Le contentieux de l’assiette trouve naturellement son prolongement dans le contentieux social devant les juridictions compétentes, où l’intervention d’un avocat en droit du travail à Paris permet d’articuler la défense du cotisant avec les enjeux plus larges de la relation de travail, notamment lorsque le redressement procède d’une requalification de la situation des travailleurs concernés. Dans le cas du portage salarial examiné par la cour de Versailles, la question de l’assiette des cotisations était indissociable de la qualification juridique du lieu de travail habituel des salariés portés, notion qui relève tout autant du droit du travail que du droit de la sécurité sociale.

En définitive, le juge de la sécurité sociale dispose, dans le contentieux de l’assiette, d’un pouvoir d’appréciation qui s’exerce à trois niveaux distincts.
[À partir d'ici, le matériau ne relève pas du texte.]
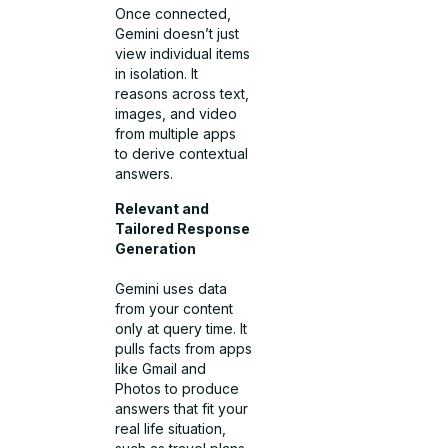
Once connected,
Gemini doesn’t just
view individual items
in isolation. It
reasons across text,
images, and video
from multiple apps
to derive contextual
answers.
Relevant and
Tailored Response
Generation
Gemini uses data
from your content
only at query time. It
pulls facts from apps
like Gmail and
Photos to produce
answers that fit your
real life situation,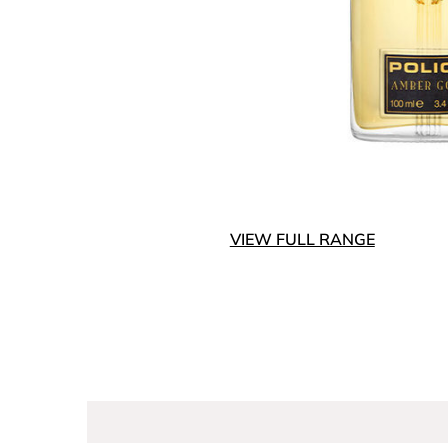
VIEW FULL RANGE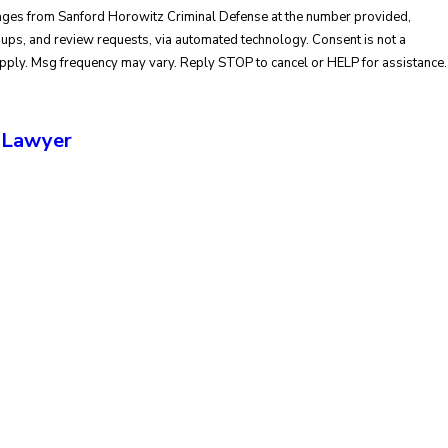
sages from Sanford Horowitz Criminal Defense at the number provided,
and review requests, via automated technology. Consent is not a
apply. Msg frequency may vary. Reply STOP to cancel or HELP for assistance.
 Lawyer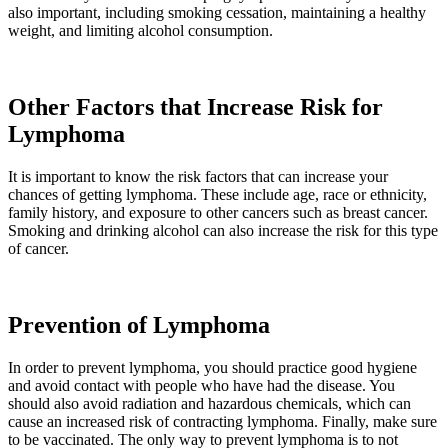
also important, including smoking cessation, maintaining a healthy
weight, and limiting alcohol consumption.
Other Factors that Increase Risk for
Lymphoma
It is important to know the risk factors that can increase your
chances of getting lymphoma. These include age, race or ethnicity,
family history, and exposure to other cancers such as breast cancer.
Smoking and drinking alcohol can also increase the risk for this type
of cancer.
Prevention of Lymphoma
In order to prevent lymphoma, you should practice good hygiene
and avoid contact with people who have had the disease. You
should also avoid radiation and hazardous chemicals, which can
cause an increased risk of contracting lymphoma. Finally, make sure
to be vaccinated. The only way to prevent lymphoma is to not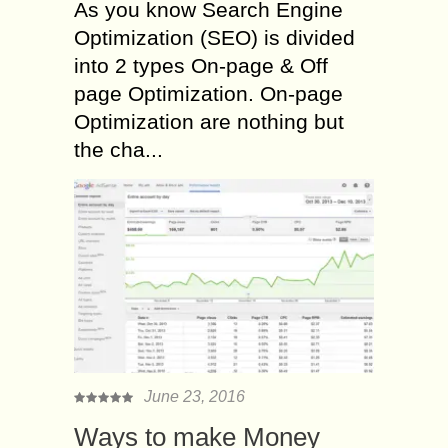
As you know Search Engine
Optimization (SEO) is divided
into 2 types On-page & Off
page Optimization. On-page
Optimization are nothing but
the cha...
June 23, 2016
Ways to make Money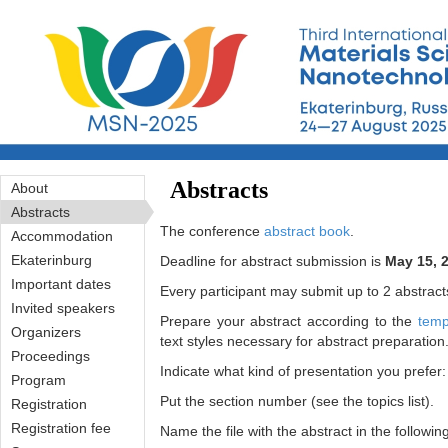
Перейти к основному содержанию
Abstracts
About
Abstracts
The conference
abstract book
.
Accommodation
Ekaterinburg
Deadline for abstract submission is
May 15, 
Important dates
Every participant may submit up to 2 abstract
Invited speakers
Prepare your abstract according to the
temp
Organizers
text styles necessary for abstract preparation
Proceedings
Indicate what kind of presentation you prefer: 
Program
Put the section number (see the topics list).
Registration
Registration fee
Name the file with the abstract in the followi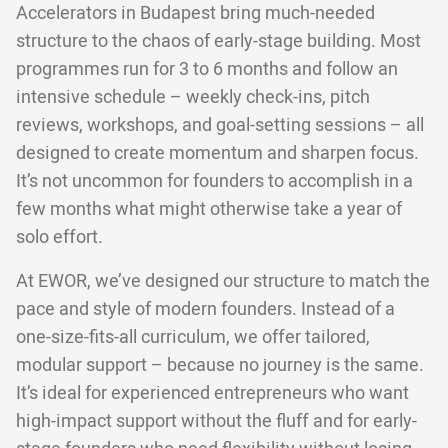
Accelerators in Budapest bring much-needed
structure to the chaos of early-stage building. Most
programmes run for 3 to 6 months and follow an
intensive schedule – weekly check-ins, pitch
reviews, workshops, and goal-setting sessions – all
designed to create momentum and sharpen focus.
It’s not uncommon for founders to accomplish in a
few months what might otherwise take a year of
solo effort.
At EWOR, we’ve designed our structure to match the
pace and style of modern founders. Instead of a
one-size-fits-all curriculum, we offer tailored,
modular support – because no journey is the same.
It’s ideal for experienced entrepreneurs who want
high-impact support without the fluff and for early-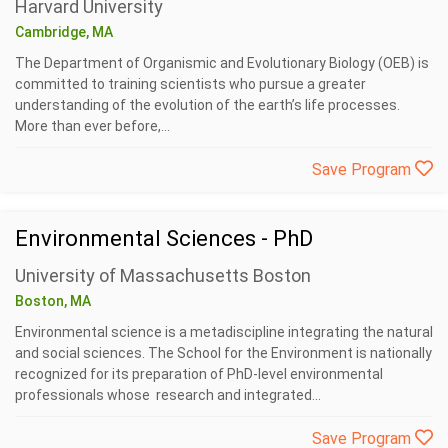
Harvard University
Cambridge, MA
The Department of Organismic and Evolutionary Biology (OEB) is
committed to training scientists who pursue a greater
understanding of the evolution of the earth’s life processes.
More than ever before,...
Save Program
Environmental Sciences - PhD
University of Massachusetts Boston
Boston, MA
Environmental science is a metadiscipline integrating the natural
and social sciences. The School for the Environment is nationally
recognized for its preparation of PhD-level environmental
professionals whose research and integrated...
Save Program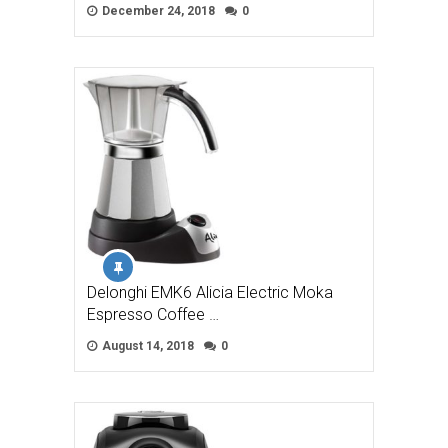
December 24, 2018
0
Delonghi EMK6 Alicia Electric Moka
Espresso Coffee …
August 14, 2018
0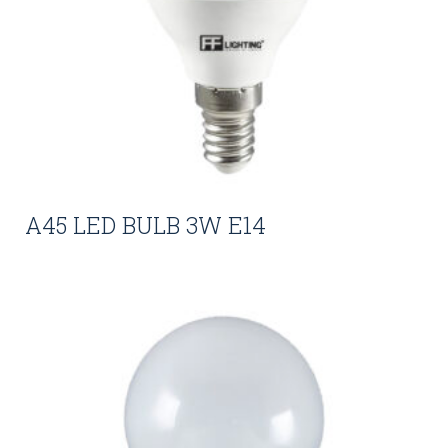
A45 LED BULB 3W E14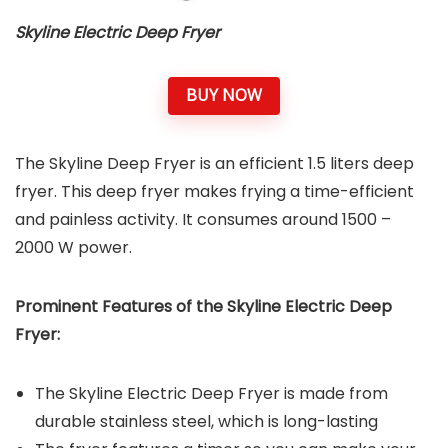
Skyline Electric Deep Fryer
BUY NOW
The Skyline Deep Fryer is an efficient 1.5 liters deep
fryer. This deep fryer makes frying a time-efficient
and painless activity. It consumes around 1500 –
2000 W power.
Prominent Features of the
Skyline Electric Deep
Fryer
:
The Skyline Electric Deep Fryer is made from
durable stainless steel, which is long-lasting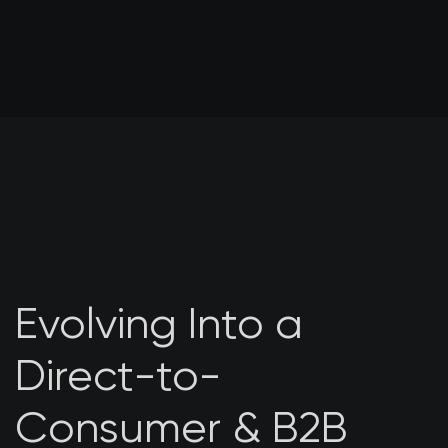
Evolving Into a
Direct-to-
Consumer & B2B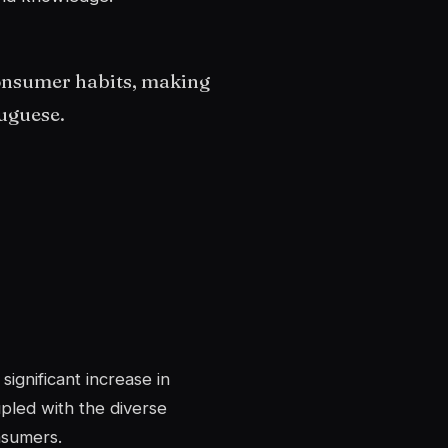
onsumer habits, making
uguese.
ignificant increase in
pled with the diverse
nsumers.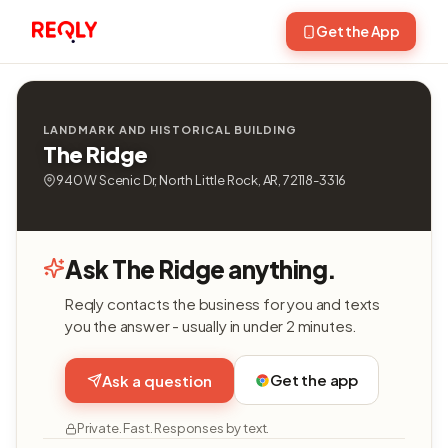
Get the App
LANDMARK AND HISTORICAL BUILDING
The Ridge
940 W Scenic Dr, North Little Rock, AR, 72118-3316
Ask The Ridge anything.
Reqly contacts the business for you and texts
you the answer - usually in under 2 minutes.
Get the app
Ask a question
Private. Fast. Responses by text.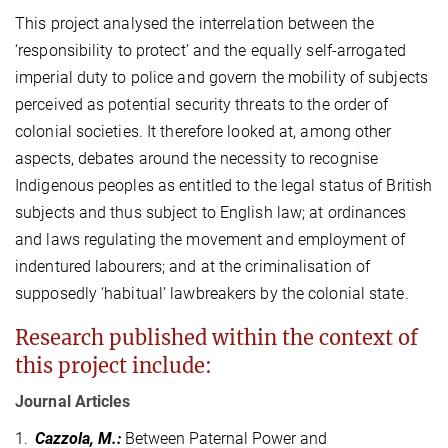
This project analysed the interrelation between the
‘responsibility to protect’ and the equally self-arrogated
imperial duty to police and govern the mobility of subjects
perceived as potential security threats to the order of
colonial societies. It therefore looked at, among other
aspects, debates around the necessity to recognise
Indigenous peoples as entitled to the legal status of British
subjects and thus subject to English law; at ordinances
and laws regulating the movement and employment of
indentured labourers; and at the criminalisation of
supposedly ‘habitual’ lawbreakers by the colonial state.
Research published within the context of
this project include:
Journal Articles
1.
Cazzola, M.
:
Between Paternal Power and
Il contrôle d’abord la régularité formelle de la procédure, en vérifiant le respect des exigences de motivation de la lettre d’observations et de la mise en demeure. Il examine ensuite la légalité de la méthode de reconstitution retenue par l’URSSAF, en s’assurant que les conditions de recours à la taxation forfaitaire ou à l’échantillonnage-extrapolation sont réunies. Il apprécie enfin, au fond, la pertinence des griefs articulés et l’exactitude des montants réclamés, en répartissant la charge de la preuve entre l’organisme de recouvrement et le cotisant selon des règles que la jurisprudence des années 2024 à 2026 contribue à préciser avec une netteté accrue.

Conclusion

L’analyse de la jurisprudence des cours d’appel rendue au cours des années 2024 à 2026 met en évidence une double dynamique dans le contentieux du contrôle d’assiette des cotisations sociales. D’un côté, les juridictions renforcent l’exigence de motivation de la lettre d’observations, érigée en condition de validité de l’ensemble de la procédure de redressement, et sanctionnent les insuffisances formelles par des annulations ciblées, chef par chef. De l’autre, elles délimitent avec précision l’étendue de cette obligation, en refusant d’ajouter aux prescriptions de l’article R. 243-59 des exigences non prévues par le texte, telles qu’une ventilation systématique par établissement ou un détail exhaustif des calculs pour chaque salarié concerné. La charge de la preuve, répartie entre l’URSSAF et le cotisant selon un mécanisme à double détente, invite les personnes contrôlées à une défense active et circonstanciée, sous peine de voir leurs contestations écartées comme inopérantes. La maîtrise de ces équilibres procéduraux et probatoires constitue, pour les praticiens, un enjeu déterminant dans la conduite du contentieux du contrôle d’assiette.